– Espero que esteja se agradando de sua cama, filho – disse ela.

Croune ignorou a brincadeira da hospedeira.

– A senhora sabe aonde Vanguelb foi? – perguntou.

Diná abanou a cabeça.

– Como pude me esquecer de lhe dar o recado – disse Diná. – Acho que a velhice está começando a afetar minha cabeça e começo a ficar preocupada com os efeitos causados pelos anos. – Fechou os olhos e massageou a fronte com a mão. – Vanguelb não me falou aonde ia – continuou –, mas me pediu que lhe desse um recado assim que chegasse do Sinogo. Disse que tinha pegado alguma coisa sua e que devolveria até o final do dia. É isto... Acho que não me esqueci de nada.

Croune continuou irrequieto. Vanguelb prometera não mexer no Receptáculo e não cumprira com sua palavra. Esperava que não estivesse mentindo sobre seu retorno à hospedaria ao final do dia.

– Agora, suba – recomendou Diná. – Vamos servir o almoço em instantes.

Croune rejeitou a refeição. Lux, pelo contrário, devorou a porção que lhe foi servida na tigela, e não satisfeito apoiou as duas patas dianteiras na mesa e passou a lamber a borda lambuzada da panela de carne.

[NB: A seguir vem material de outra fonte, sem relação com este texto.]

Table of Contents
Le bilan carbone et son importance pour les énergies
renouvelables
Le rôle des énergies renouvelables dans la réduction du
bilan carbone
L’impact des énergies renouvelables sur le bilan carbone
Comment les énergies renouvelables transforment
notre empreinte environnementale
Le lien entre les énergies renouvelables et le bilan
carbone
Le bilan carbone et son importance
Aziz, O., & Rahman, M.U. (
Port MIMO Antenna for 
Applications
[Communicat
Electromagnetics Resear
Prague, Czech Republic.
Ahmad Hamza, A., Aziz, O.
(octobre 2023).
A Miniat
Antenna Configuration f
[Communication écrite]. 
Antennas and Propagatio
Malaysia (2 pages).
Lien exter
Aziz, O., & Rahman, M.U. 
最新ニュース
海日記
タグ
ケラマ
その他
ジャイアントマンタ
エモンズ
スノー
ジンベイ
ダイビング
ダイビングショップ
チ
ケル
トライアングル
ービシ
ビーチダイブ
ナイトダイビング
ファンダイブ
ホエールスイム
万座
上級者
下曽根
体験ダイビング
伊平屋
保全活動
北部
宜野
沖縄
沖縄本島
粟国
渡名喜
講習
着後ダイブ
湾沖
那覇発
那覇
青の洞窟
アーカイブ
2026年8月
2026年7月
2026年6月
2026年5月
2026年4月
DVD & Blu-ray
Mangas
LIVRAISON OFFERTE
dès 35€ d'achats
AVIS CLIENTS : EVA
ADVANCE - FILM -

Próximo ao final da tarde, Lupos conseguiu se livrar do serviço na hospedaria e subiu ao quarto, oferecendo-se para ajudar Croune com a leitura de um pequeno livro velho, que o ajudara quando estava no Nível Preparatório.

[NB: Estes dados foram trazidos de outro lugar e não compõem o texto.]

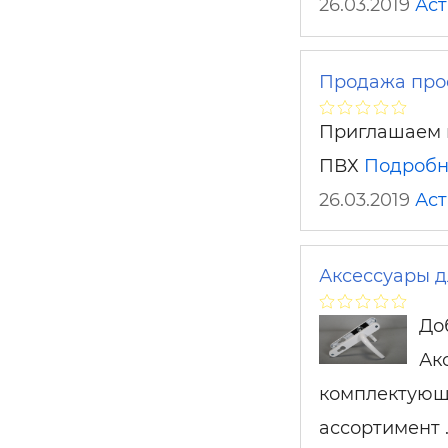
26.03.2019
Аст
Продажа про
Приглашаем 
ПВХ
Подробн
26.03.2019
Аст
Аксессуары 
До
Ак
комплектующи
ассортимент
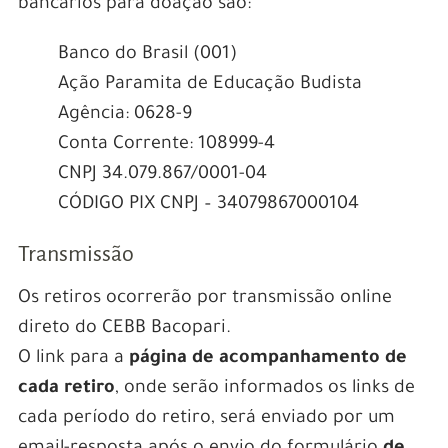
bancários para doação são:
Banco do Brasil (001)
Ação Paramita de Educação Budista
Agência: 0628-9
Conta Corrente: 108999-4
CNPJ 34.079.867/0001-04
CÓDIGO PIX CNPJ – 34079867000104
Transmissão
Os retiros ocorrerão por transmissão online
direto do CEBB Bacopari.
O link para a
página de acompanhamento de
cada retiro
, onde serão informados os links de
cada período do retiro, será enviado por um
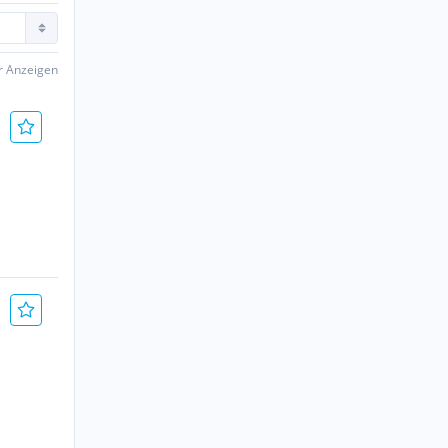
er Anzeigen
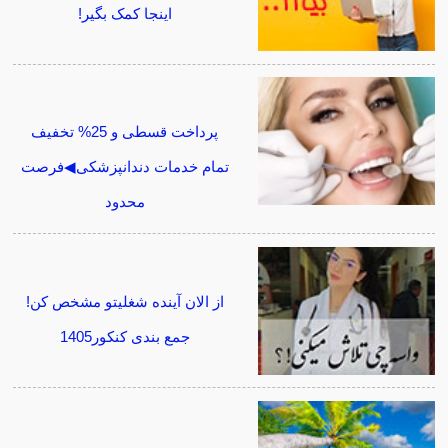
اینجا کمک بگیر!
پرداخت قسطی و 25% تخفیف
تمام خدمات دندانپزشکی◀فرصت
محدود
از الان آینده شغلیتو مشخص کن!
جمع بندی کنکور1405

Juntos à mesa, Lupos teve muita dificuldade em ajudar Croune a gravar as letras que compunham seu próprio nome. Gastaram não mais que 30 minutos de estudo, que se resumiu em decorar algumas letras e escrever, usando uma pena e um tinteiro, repetidas vezes o nome "Croune" na face amarrotada de um papel.

O estudo foi mudando pouco a pouco para assuntos mais agradáveis e menos cansativos. Croune explicou detalhadamente sobre as brincadeiras que tomavam o tempo das crianças em Quiriate; os boatos que surgiam na Figueira das Reuniões; as brigas com as meninas, e os lugares de fuga quando se viam encurralados por suas antagonistas. Depositou um tempo considerável engrandecendo-se com suas incontáveis vitórias nas batalhas com espadas de madeira. Foi enfático ao falar de suas brigas, e das vezes que tinha enfiado uma graciosa e gentil espadada na barriga de um garoto gorducho chamado Melquin. Mas evitou tocar no pequeno detalhe de um posterior olho roxo, que o deixou com o rosto dolorido por três dias.

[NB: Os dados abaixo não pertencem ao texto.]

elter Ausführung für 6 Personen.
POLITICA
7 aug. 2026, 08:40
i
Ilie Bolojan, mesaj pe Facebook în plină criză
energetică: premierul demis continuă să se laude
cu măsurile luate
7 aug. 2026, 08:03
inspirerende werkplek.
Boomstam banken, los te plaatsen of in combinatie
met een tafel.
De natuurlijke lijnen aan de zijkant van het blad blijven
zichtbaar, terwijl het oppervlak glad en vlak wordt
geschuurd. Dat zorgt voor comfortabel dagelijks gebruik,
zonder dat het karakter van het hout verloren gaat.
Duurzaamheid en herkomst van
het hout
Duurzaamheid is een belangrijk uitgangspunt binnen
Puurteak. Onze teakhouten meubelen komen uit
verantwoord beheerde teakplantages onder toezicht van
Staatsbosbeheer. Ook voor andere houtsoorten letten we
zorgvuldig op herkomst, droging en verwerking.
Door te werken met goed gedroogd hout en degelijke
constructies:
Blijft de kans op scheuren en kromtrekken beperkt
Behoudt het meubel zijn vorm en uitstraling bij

Lupos confessou que não gostava de nada que envolvesse espadas ou qualquer outra arma de guerra. Não era, também, o tipo de garoto muito inclinado a brincadeiras. Emoldurava uma aparência infantil, mas suas palavras e atitudes levavam qualquer pessoa, em uma rápida análise, a dizer que ele amadurecera precocemente.

– Não estou dizendo que não vou assisti-lo no torneio, caso participe, só estou deixando claro que não gosto destas coisas – afirmou Lupos. – E se quiser posso ajudá-lo a procurar alguma coisa para treinar.

Desceram as escadas e foram aos fundos da hospedaria. Andaram em torno do estábulo, mas encontraram somente lenhas grossas e pedaços finos de gravetos, nada parecido com aquilo que Croune estava acostumado a usar em seus duelos.

Vasculharam dentro do estábulo e chegaram a ponderar a ideia de arrancar uma madeira perfeita da carroça de Vanguelb, mas, por sorte, optaram por vasculhar ao redor do cepo que servia para cortar lenha. Encontraram uma madeira comprida, a qual Croune julgou ser ideal para seu treinamento. Precisou dar uns pequenos ajustes, como diminuir o tamanho com a ajuda de um machado e tirar as arestas, para eliminar as felpas.

Experimentou o sarrafo modelado e constatou que não era confortável como a espada que tinha em Quiriate, porém serviria como objeto de treinamento. Não resistiu e fez alguns movimentos, só para se exibir para o amigo, que fez pouco caso dos floreios exagerados.